Et ailleurs en Europe ?

L’assurance-vie, avec son fonds en euros, est un produit typiquement français. Tous les professionnels nous certifient qu’il n’y a rien de comparable ailleurs : « Quand je parlais avec des étrangers du fonds en euros, qui conjugue disponibilité permanente du capital, sécurité et rendement, ils ne me croyaient pas », se souvient Meyer Azogui, le président du groupe Cyrus. L’assurance-vie, hors de France, est
plutôt perçue comme une assurance mixte, capitalisation et décès notamment dans les pays anglosaxons.
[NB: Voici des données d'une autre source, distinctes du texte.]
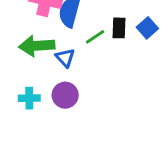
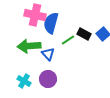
black rectangle: (119, 28) -> (84, 34), turned -64
cyan cross: (29, 98) -> (24, 81), turned 32

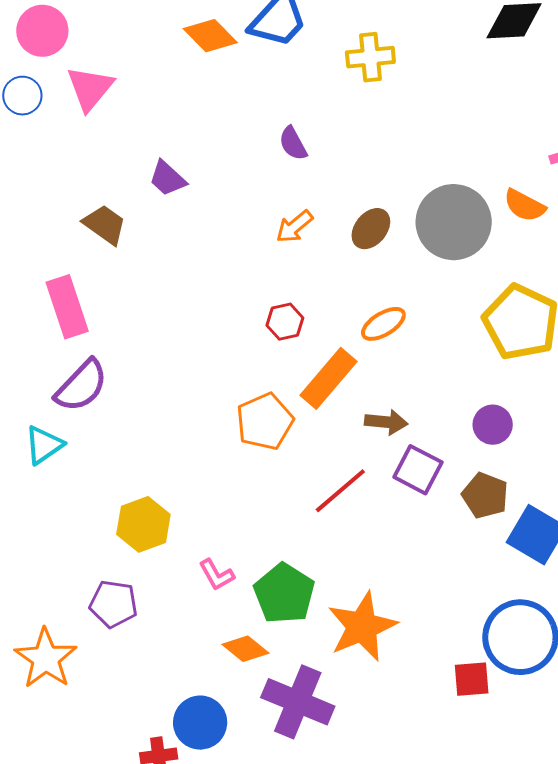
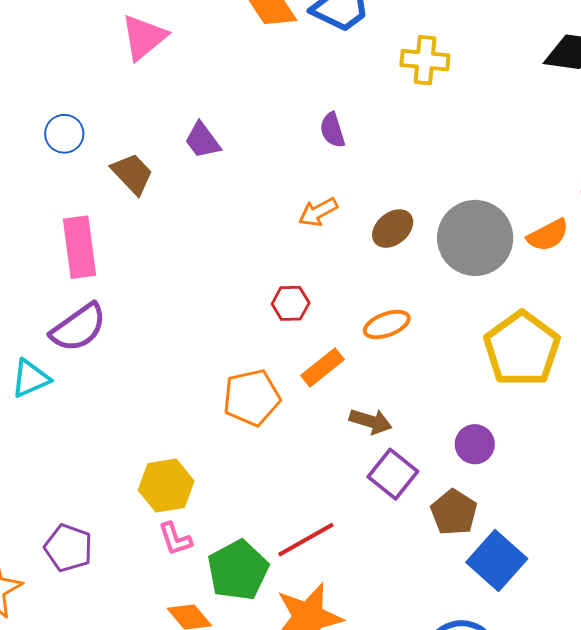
blue circle: (22, 96) -> (64, 134), moved
orange semicircle: (525, 205) -> (548, 235), turned -66
orange rectangle: (329, 378) -> (322, 367), size x0.7
red line: (340, 491) -> (306, 540), moved
yellow hexagon: (143, 524) -> (166, 486), moved

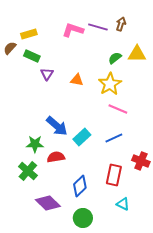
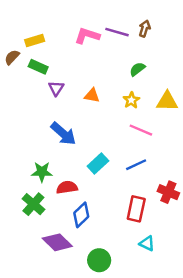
yellow triangle: (137, 54) -> (167, 101), moved
yellow star: (110, 84) -> (131, 100), size x0.6
blue arrow: (57, 126) -> (63, 134), moved
blue diamond: (80, 186) -> (81, 215), moved

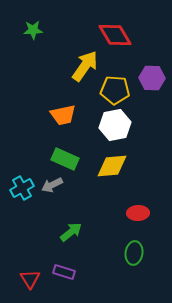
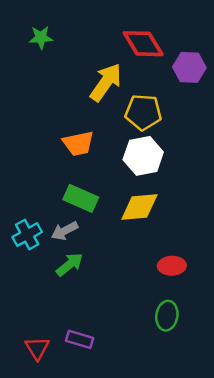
purple hexagon: (152, 78) -> (189, 67), moved
green arrow: (71, 232) -> (70, 264), moved

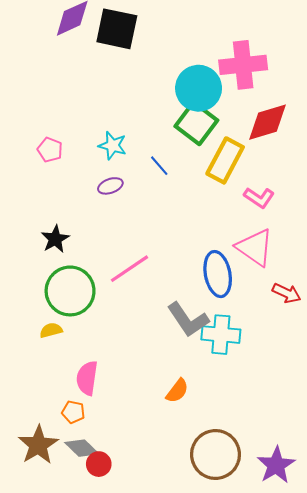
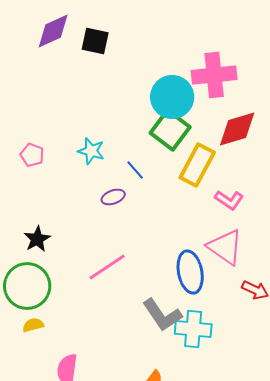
black square: (117, 29) -> (95, 41), size x0.7
purple ellipse: (110, 186) -> (113, 197), moved
green circle: (70, 291) -> (27, 286), moved

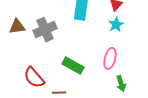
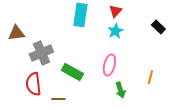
gray cross: (45, 30) -> (41, 53), moved
red semicircle: (34, 78) -> (33, 84), turned 35

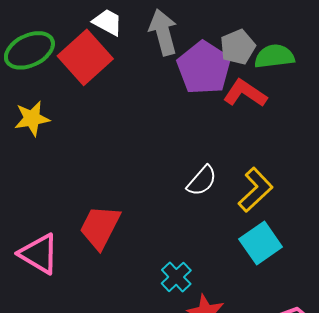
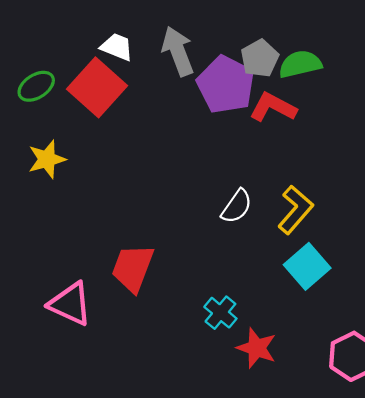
green ellipse: (29, 50) -> (36, 86), size x0.7

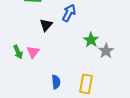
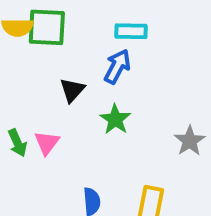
green star: (91, 40) -> (115, 119), moved

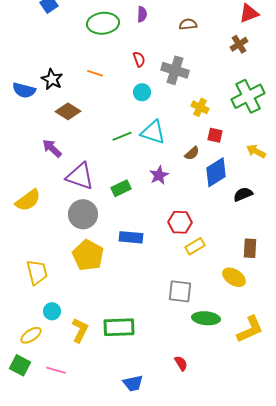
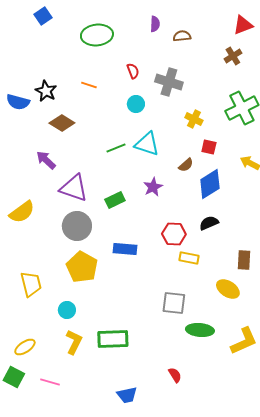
purple semicircle: (142, 14) -> (155, 24), moved
black semicircle: (243, 194) -> (209, 223), moved
yellow rectangle: (195, 246) -> (189, 258), turned 42
cyan circle: (52, 311) -> (67, 310), moved

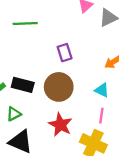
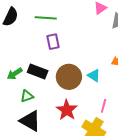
purple rectangle: (65, 53) -> (53, 42), moved
cyan triangle: (102, 90) -> (94, 75), moved

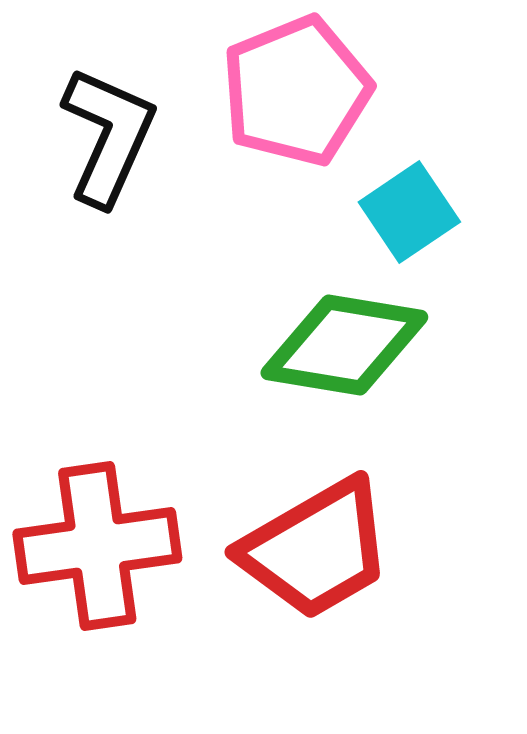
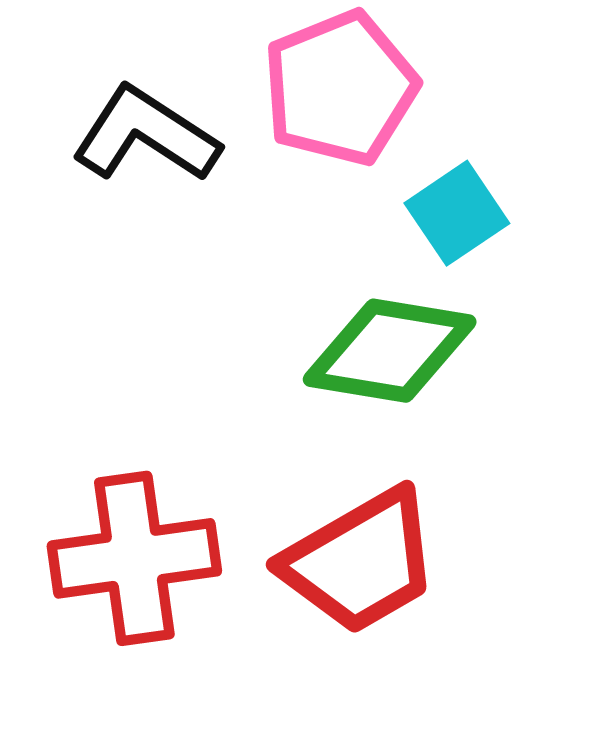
black L-shape: (108, 136) -> (146, 135), turned -81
Les épargnants étrangers ont néanmoins accès à des produits peu risqués du même genre que
le fonds en euros pour placer leurs économies.

En Italie, par exemple, il est courant d’investir dans des obligations d’Etat. « En Espagne, vous avez des garanties décès obligatoires, explique Olivier Grenon-Andrieu, le président du cabinet Equance. Les contrats luxembourgeois sont ceux qui se rapprochent le plus de l’assurance-vie française parce que les compagnies françaises se sont installées là-bas. » Pendant quelques années, elles ont même proposé des fonds en euros, mais c’est désormais de l’histoire ancienne. Il est néanmoins possible de placer en devises, comme le dollar, pratique pour ceux qui ont travaillé aux Etats-Unis. […]

Les contrats sont conçus avec une gestion sous mandat (les FID) et offrent un univers d’investissement beaucoup plus large, à l’ensemble d’un éventail standard selon votre profil (même en titres vifs et non-coté), contrairement aux produits français pour lesquels il faut se contenter de ce que l’assureur propose. Autre avantage : le contrat est soumis à la fiscalité du pays de résidence du souscripteur et la compagnie d’assurances peut même prendre un mandat fiscal afin de régler l’impôt. En matière de transmission, les règles de dévolution successorales sont complexes et dépendent de la résidence du bénéficiaire et du domicile fiscal lors du décès de l’assuré.